There is no following her, no slowing her

quest to seize what the day would keep from
her but for this padding, this cresting of hunger,
this interminable press of wet and heavy stars.

Joseph Gallo
April 11, 2008


A large female mountain lion was spotted on our 5-acre rancho earlier this week, evidenced by the tracks she left. This poem came from that and my thinking about my daughter who was born twenty-three years ago today. Happy Birthday, Sio!

Thursday, April 03, 2008

Against all our living



It’s always the small things that trip us up,
an undipped heel, a ten-cent relay, the
bird on the runway. Against all our living,
wrought ironies ply their black twists in
what only luck and dreams can embrace.

There was a girl once, tall and young,
and she brought me a piece of myself
I knew existed, but had never encountered.

It was a small thing, like an adornment
one adds for grace or accent, but it was,
nevertheless, essential. That part of me
is who I am in her presence, because she
could see between the spaces in my atömli,
the vast stretches spread through my local
cluster that bleed off the body into bands
of broad emptiness and necessary light.


I watched a boy being fed in a restaurant.
He was about twelve and sat crooked
in his wheelchair.
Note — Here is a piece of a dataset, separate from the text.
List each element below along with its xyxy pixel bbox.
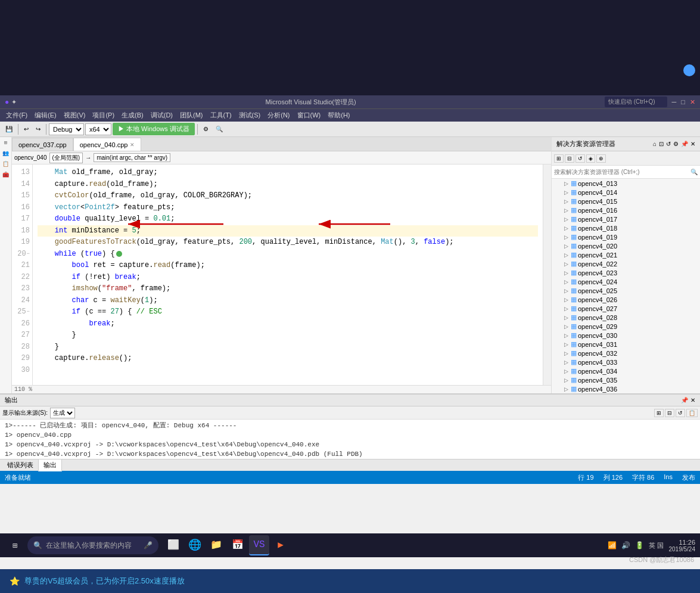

Spoon after slow spoon,
his hunger was dispatched by the paternal
hand that brought him into this place.
Even the most withered of us need nutrient.

It’s the small things that come into play.
One unnoticeable detail after another
missed or disregarded, stepped over
as an ant trudges across the spider’s
trapdoor, never seeing the thin veiled
threshold that leads the last way home.